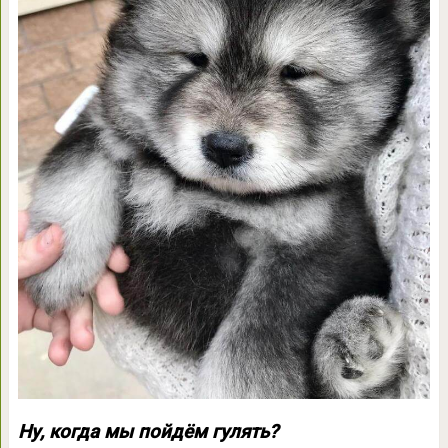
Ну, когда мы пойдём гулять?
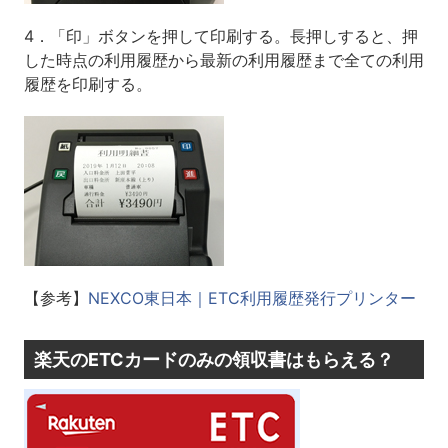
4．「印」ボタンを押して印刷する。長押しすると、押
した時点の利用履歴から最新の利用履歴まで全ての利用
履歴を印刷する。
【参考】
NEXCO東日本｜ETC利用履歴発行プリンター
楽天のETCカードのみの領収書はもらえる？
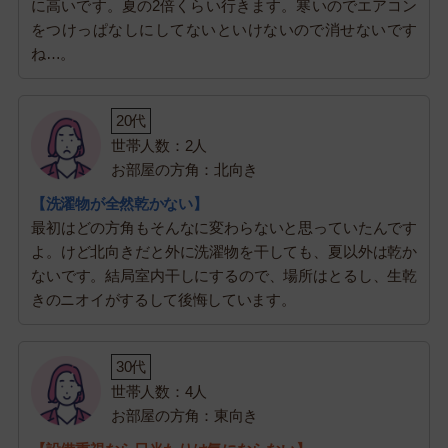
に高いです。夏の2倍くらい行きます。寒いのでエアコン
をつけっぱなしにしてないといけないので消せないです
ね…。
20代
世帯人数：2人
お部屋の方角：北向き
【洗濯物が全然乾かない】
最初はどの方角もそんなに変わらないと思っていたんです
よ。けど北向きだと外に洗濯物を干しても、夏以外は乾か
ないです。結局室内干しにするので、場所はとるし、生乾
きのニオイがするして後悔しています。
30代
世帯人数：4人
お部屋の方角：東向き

------------------------------------------------------------

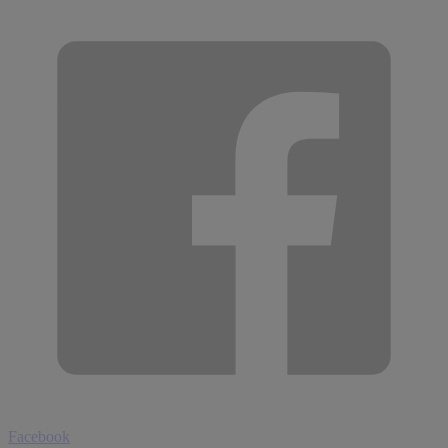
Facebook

------------------------------------------------------------

Transcribe, word for word, the stretch of lines in the data above from the one with "4．「印」ボタンを押して印刷する。長押しすると、押" through the one with "きのニオイがするして後悔しています。"; omit all pictures.

### REPLY
4．「印」ボタンを押して印刷する。長押しすると、押
した時点の利用履歴から最新の利用履歴まで全ての利用
履歴を印刷する。
【参考】
NEXCO東日本｜ETC利用履歴発行プリンター
楽天のETCカードのみの領収書はもらえる？
に高いです。夏の2倍くらい行きます。寒いのでエアコン
をつけっぱなしにしてないといけないので消せないです
ね…。
20代
世帯人数：2人
お部屋の方角：北向き
【洗濯物が全然乾かない】
最初はどの方角もそんなに変わらないと思っていたんです
よ。けど北向きだと外に洗濯物を干しても、夏以外は乾か
ないです。結局室内干しにするので、場所はとるし、生乾
きのニオイがするして後悔しています。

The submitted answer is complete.